Wool pellets contain nitrogen, phosphorus, potassium, magnesium, sulfur, and other trace elements. Wool pellets decompose in the ground due to atmospheric oxygen, moisture, and heat. During decomposition, the pellets release trace elements and thereby enrich the soil. Pellets pressed from sheep wool decompose in the ground for about 6 months. Long-term decomposition saves the plant grower from troublesome fertilizing.

Pellets retain water.

Wool pellets have a high moisture absorption, which reduces both the number of watering times and the risk of overwatering. As a result, the pellets are suitable for flower pots and containers in homes and offices, where plants tend to dry out faster. In addition, the pellet helps store water in the soil, and the surrounding soil is fertilized when moisture is released.

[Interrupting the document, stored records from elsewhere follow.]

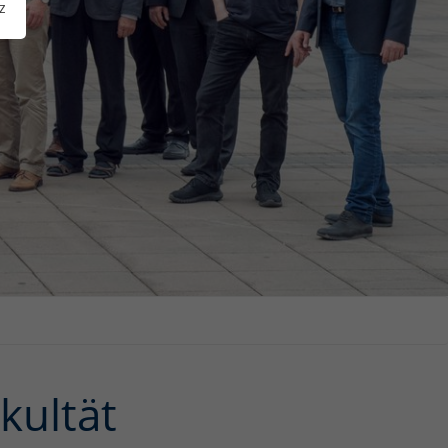
z
kultät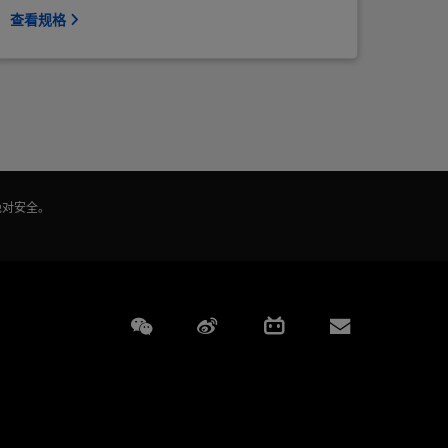
查看规格
绝对安全。
Weixin
Weibo
Bilibili
Subscript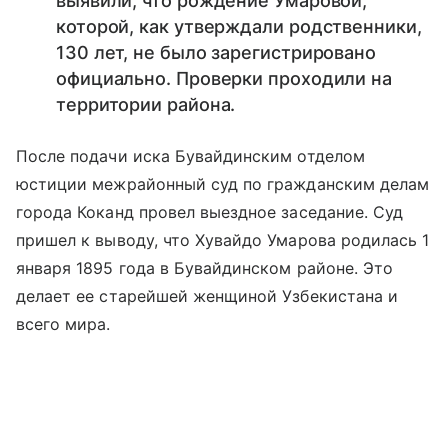
выявили, что рождение Умаровой,
которой, как утверждали родственники,
130 лет, не было зарегистрировано
официально. Проверки проходили на
территории района.
После подачи иска Бувайдинским отделом
юстиции межрайонный суд по гражданским делам
города Коканд провел выездное заседание. Суд
пришел к выводу, что Хувайдо Умарова родилась 1
января 1895 года в Бувайдинском районе. Это
делает ее старейшей женщиной Узбекистана и
всего мира.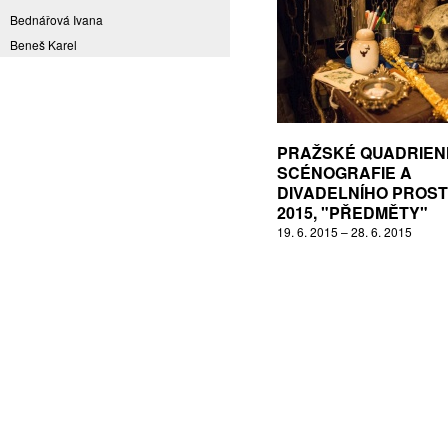
Bednářová Ivana
Beneš Karel
Benešová Daniela
Bičovská Jaroslava
Bílek Ilja
Bok Vladimír
PRAŽSKÉ QUADRIE
Brabenec Jaromír E.
SCÉNOGRAFIE A
DIVADELNÍHO PROS
Brázda Pavel
2015, "PŘEDMĚTY"
Britt Boutros Ghali
19. 6. 2015 – 28. 6. 2015
Brix Michal
Brodská Eva
Brunclík Pavel
Brunclíková Katarina
Burdová Marcela
Burian Tina B.
Caska Ondřej
Císařovský Petr
Coming to Reality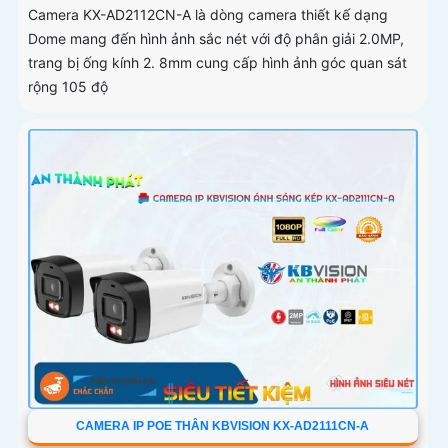
Camera KX-AD2112CN-A là dòng camera thiết kế dạng
Dome mang đến hình ảnh sắc nét với độ phân giải 2.0MP,
trang bị ống kính 2. 8mm cung cấp hình ảnh góc quan sát
rộng 105 độ
CAMERA IP POE THÂN KBVISION KX-AD2111CN-A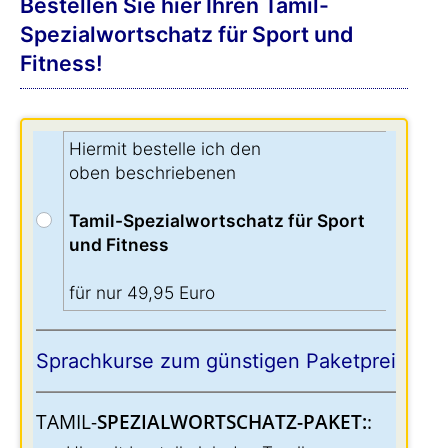
Bestellen Sie hier Ihren Tamil-
Spezialwortschatz für Sport und
Fitness!
Hiermit bestelle ich den
oben beschriebenen
Tamil-Spezialwortschatz für Sport
und Fitness
für nur 49,95 Euro
Sprachkurse zum günstigen Paketpreis:
TAMIL-
SPEZIALWORTSCHATZ-PAKET:
:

Snail control and mulching.

Pellets pressed from sheep's wool irritate the legs of slugs and force them to find for another path. By using the pellets as a thicker layer around growing area, the pellet helps keep the ground under it at a more even temperature. By acting in this way, you can prevent damage from spring temperature fluctuations as well as the attack of snails and slugs. When you watering your plants, then pellets melt and form "felted" surface. It is important to keep this surface free from leaves and other debris. Otherwise slugs and snails can reach your plants.